My search was not exhaustive; I am sure there are other good books out there. I went to see if Willett had done anything more recent than EDBH, I checked out recommendations of my nutritionist friend, I looked at some of Amazon’s recommendations, and I make a trip to the public library to see the books for myself. After looking them over during spring break, below is a very brief summary of those I am purchasing. You will hear more from these books and resources later.
I was encouraged to find there is a significant consensus on what a good diet is (of course I stayed away from fad diets). I was even more encouraged that there are increasingly a number of well written books to help us implement what the science is saying and that the diets include great and satisfying foods.
What I am purchasing (links to Amazon):
Eat, Drink, and Weigh Less: A Flexible and Delicious Way to Shrink Your Waist Without Going Hungry by Mollie Katzen and Walter Willett – The book includes a very readable summary of what science is saying in nine “turning points” for good nutrition (you will get this list on a subsequent post), a way to track your “body score” to encourage you to improve your diet habits, and 3 weeks worth of meal plans to lose weight with enjoyable and doable recipes. There is also 1 week worth of menu plans that are easier to do, help eating out, etc. Highly recommended.
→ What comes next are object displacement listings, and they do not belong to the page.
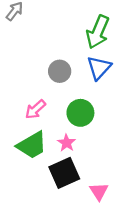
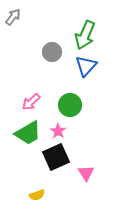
gray circle: (60, 71) -> (52, 52), moved

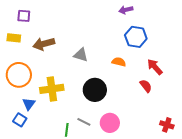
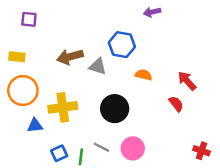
blue hexagon: (136, 37) -> (122, 45), moved
yellow rectangle: (14, 38) -> (17, 57), moved
brown arrow: (44, 44) -> (70, 57), moved
blue triangle: (29, 104) -> (35, 125), turned 48
blue square: (20, 120) -> (59, 153), moved, turned 32

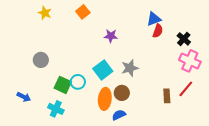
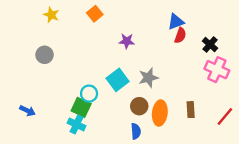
gray circle: (41, 60) -> (45, 55), moved
green square: (63, 85) -> (81, 107), moved
red line: (186, 89) -> (225, 116), moved
orange ellipse: (105, 99) -> (160, 113), moved
cyan cross: (56, 109) -> (76, 124), moved
blue semicircle: (119, 115) -> (136, 131), turned 112

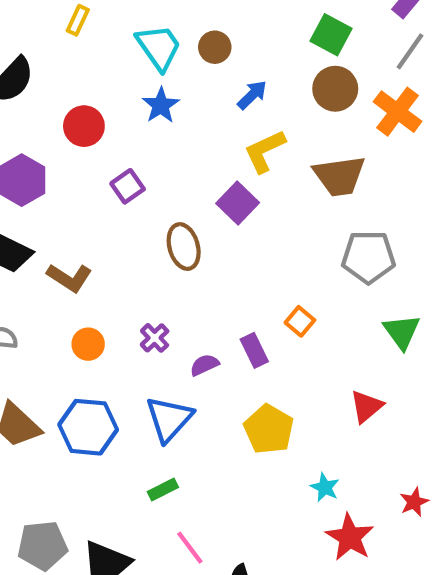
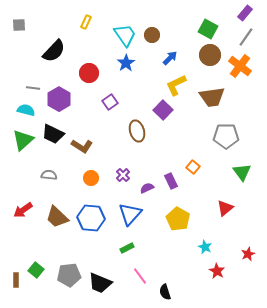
red star: (350, 537) -> (217, 271), size x0.7

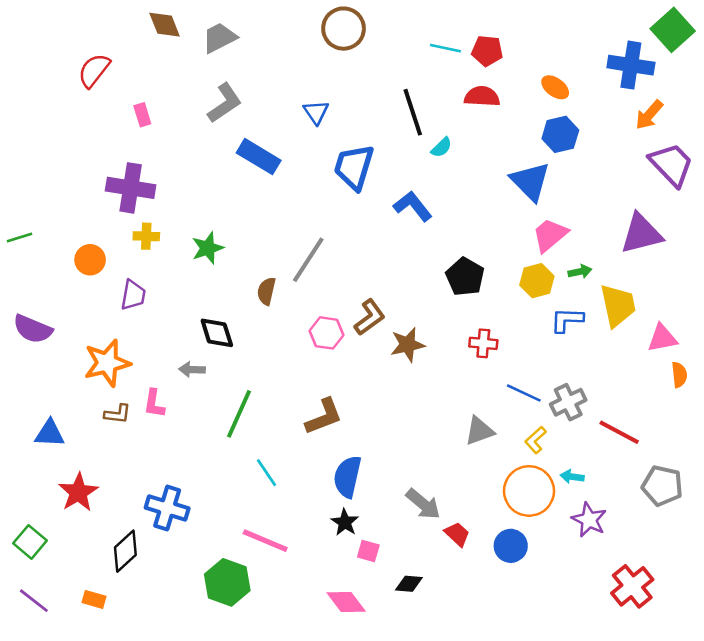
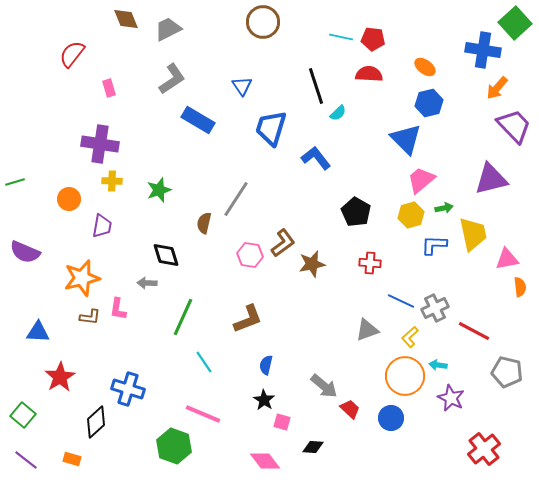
blue semicircle: (347, 477) -> (266, 365), size x0.6

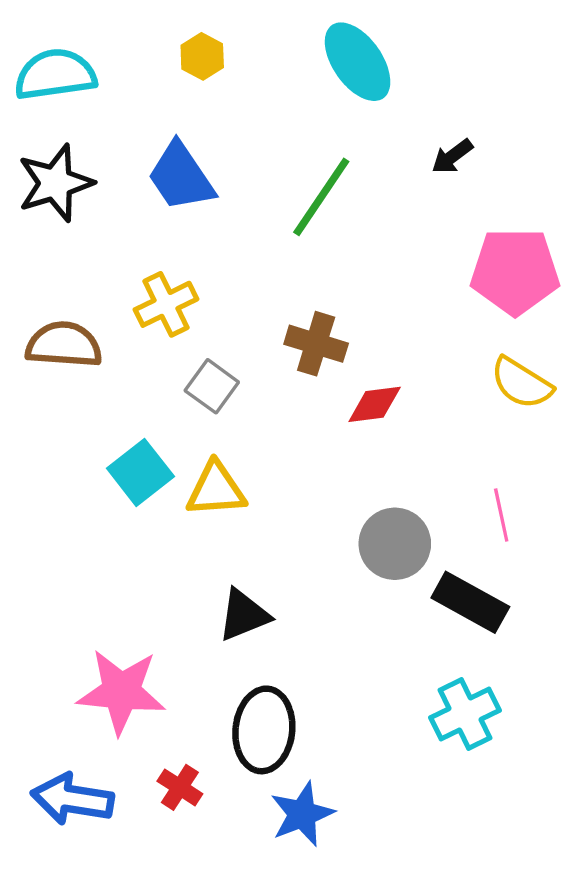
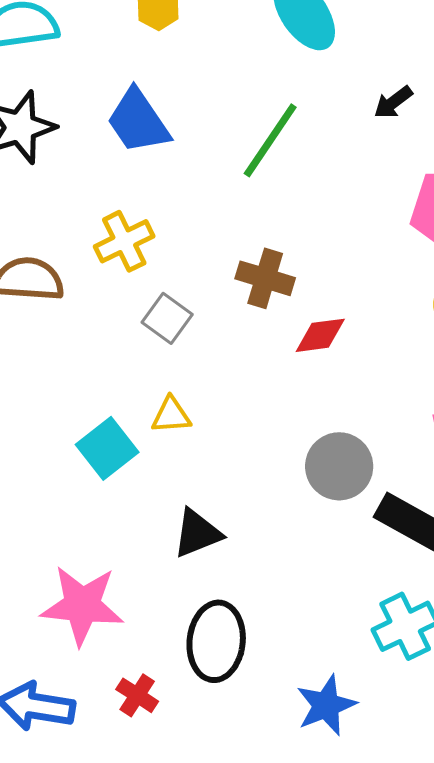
cyan square: (140, 472) -> (107, 448), moved
yellow triangle: (216, 489) -> (171, 415), size x0.7
blue star: (302, 814) -> (326, 705), moved

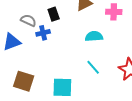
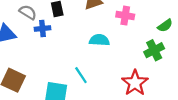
cyan line: (93, 67) -> (81, 75), moved

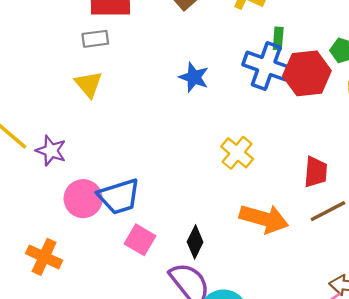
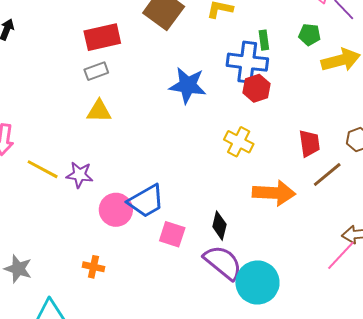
green rectangle: (278, 38) -> (264, 40), moved
red hexagon: (307, 73) -> (256, 88), moved, size x0.7
blue star: (194, 77) -> (188, 85), size x1.4
yellow triangle: (89, 84) -> (99, 111), turned -36
orange cross: (44, 257) -> (93, 267), size x0.7

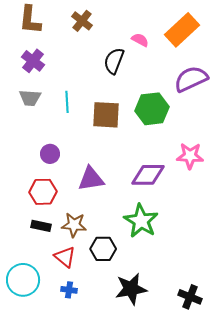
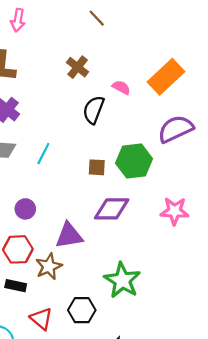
brown cross: (82, 21) -> (78, 67), moved
cyan line: (67, 102) -> (43, 153), turned 30
brown square: (106, 115) -> (97, 167), moved, size x0.6
purple diamond: (148, 175) -> (112, 209), moved
brown star: (74, 225) -> (49, 266), moved, turned -30

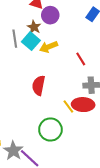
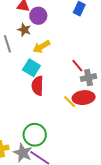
cyan square: (31, 41) -> (31, 68), moved
red line: (81, 59) -> (77, 66), moved
green circle: (50, 130) -> (35, 135), moved

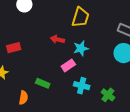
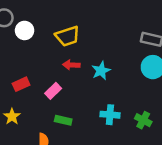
yellow trapezoid: (80, 17) -> (68, 36), moved, turned 65
pink rectangle: (68, 65) -> (53, 91), moved

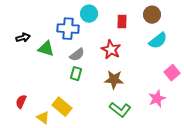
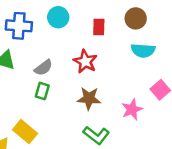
blue cross: (68, 29) -> (19, 26), moved
cyan semicircle: (158, 41) -> (143, 50), turned 42
pink star: (157, 99) -> (132, 109), moved

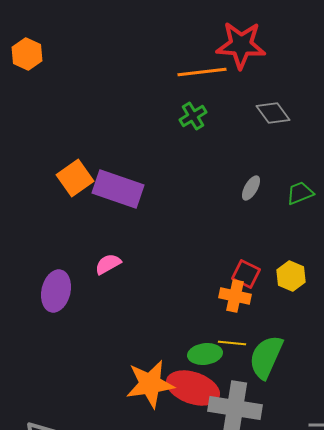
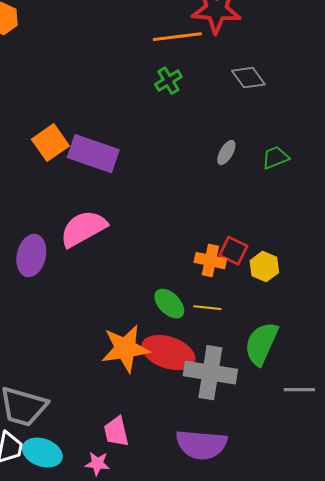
pink semicircle: (108, 264) -> (83, 229), size x1.8
red square: (246, 274) -> (233, 251), moved
yellow hexagon: (291, 276) -> (264, 267), moved
green ellipse: (205, 354) -> (169, 304), moved, turned 52
green semicircle: (266, 357) -> (261, 344), moved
The Volumetrics Weight-Control Plan by Barbara Rolls and Robert Barnett. Recommended by my nutritionist friend and the American Dietetic Association. It is another good book on basics of good nutrition and helping you to implement those ideas. What is new here, that I have not seen elsewhere, is a focus on being satisfied with the quantity of food you are getting. They do this by helping you to make good choices and modifying recipes to reduce calorie density. By doing so, you can eat more, are more satisfied, and yet can control or lose weight. The results are surprisingly satisfying and doable. More later.
The EatingWell Diet: The University-Tested VTrim Weight-Loss Program by Dr. Jean Harvey-Berino – This book again includes very good nutritional information and a solid plan for implementing it. We do not plan to follow their plan per se but will use some of the recipes. They are very attractively laid out in the book. In doing a bit more research, I found that the recipes are taken from Eating Well Magazine. So I am subscribing to it as well. You might check out their web site!